"Syut!!! tuh mulut kagak bisa diem apa?!" Wara terpaksa membekap mulut Tara agar tak mangeluarkan suara lagi.
"Iya, maaf!" ujar Tara mengangguk, akhirnya Wara melepaskan tangannya dari mulut Tara.
"Eh liat-liat!" kata Bagas. "mereka udah ngarahin senjata ke orang itu!" ujar Bagas menunjuk seseorang yang tengah berjalan sendirian di lorong gang.
Dor!!!
Sekali tembakan orang itu jatuh tersungkur dengan bercak darah yang keluar dari dadanya.
"Udah tua bukannya insaf malah makin menjadi," ujar Nala.
Tak!
Nala menancapkan pisau di perut orang itu, lalu darah segara keluar dari mulut dan perutnya.
"Mau nambahin?" kata Nala pada ketiga rekannya.
Tak!
Rekan Nala yang tak lain adalah Nila memotong tangan target mereka.
Tak!
Runi memotong tangan kiri dengan wajah yang dihiasi smirk.
Tak! Tak! Tak!
Yara memotong kedua kaki target mereka dengan bonus menebas kepalanya dengan samurai.
"Beres!" kata mereka berempat bersamaan.
"Mau dikemanain mayatnya?" tanya Yara.
"Buang ke jurang!" ujar Nala.
"Ada kata-kata untuk terget kita kali ini, Yar?" tanya Nala. Yara mengangguk.
"Setelah kau dapatkan, jaga jangan lepaskan atau kau khianati, dia adalah berlian yang menjadi incaran!" ujar Yara.
Nala menepuk bahu Yara. "Kita pulang," kata Nala yang diangguki mereka.
♧♧♧
"Gila! ternyata mereka benar pembunuh?!" Bagas menutup mulut tak percaya.
"Wow, 16 tahun dan cewek udah jadi pembunuh?! dan apa tadi, mereka memakai samurai coy! gue tambah penasaran dengan mereka," ujar Tara.
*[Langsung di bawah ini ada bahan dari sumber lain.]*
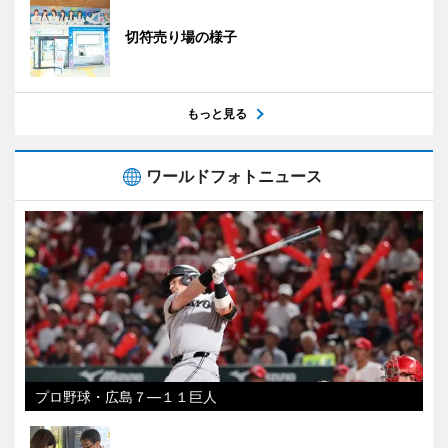
切符売り場の様子
もっと見る
ワールドフォトニュース
プロ野球・広島７―１１巨人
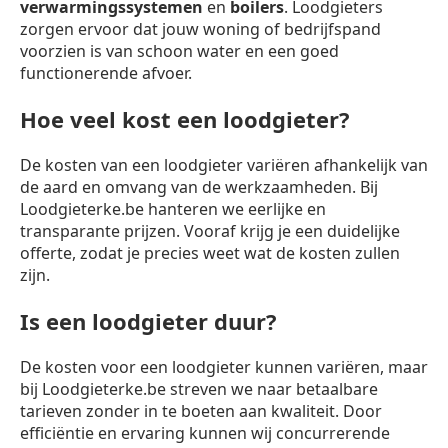
verwarmingssystemen
en
boilers
. Loodgieters
zorgen ervoor dat jouw woning of bedrijfspand
voorzien is van schoon water en een goed
functionerende afvoer.
Hoe veel kost een loodgieter?
De kosten van een loodgieter variëren afhankelijk van
de aard en omvang van de werkzaamheden. Bij
Loodgieterke.be hanteren we eerlijke en
transparante prijzen. Vooraf krijg je een duidelijke
offerte, zodat je precies weet wat de kosten zullen
zijn.
Is een loodgieter duur?
De kosten voor een loodgieter kunnen variëren, maar
bij Loodgieterke.be streven we naar betaalbare
tarieven zonder in te boeten aan kwaliteit. Door
efficiëntie en ervaring kunnen wij concurrerende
Bagas Wara dan Buma yang tadinya melihat tempat bekas berdirinya padmarini kini beralih melihat Tara.
"Apa? emang kalian gak penasaran gitu?" tanya Tara saat melihat mereka bertiga kompak memandanginya.
"Gue juga penasaran! apa kita lebih dalam nyelidiki mereka?!" kata Bagas meminta pendapat.
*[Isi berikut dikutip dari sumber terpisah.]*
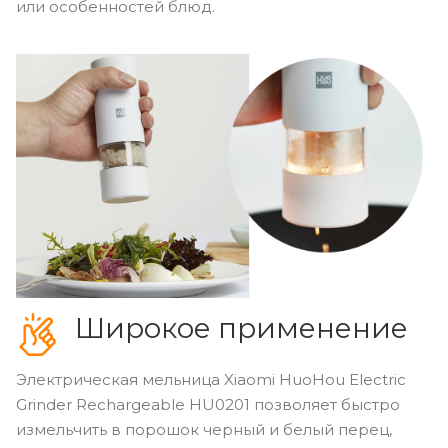
или особенностей блюд.
Широкое применение
Электрическая мельница Xiaomi HuoHou Electric
Grinder Rechargeable HU0201 позволяет быстро
измельчить в порошок черный и белый перец,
"Gue setuju, kita suruh aja Cira cari tau lebih tentang mereka!" usul Tara.
"Lah, ade gue jadi tumbalnya dong!!!" kata Bagas.
"Ya, mau gimana lagi? Yara aja yang kita kira lembut ternyata kejam juga, kalian gak liat waktu dia motong kaki dan leher orang itu? ngeri woy!!!" Ujar Wara bergidik ngeri, kembali mengingat bagaimana tak ada hatinya mereka memutulasi orang tadi.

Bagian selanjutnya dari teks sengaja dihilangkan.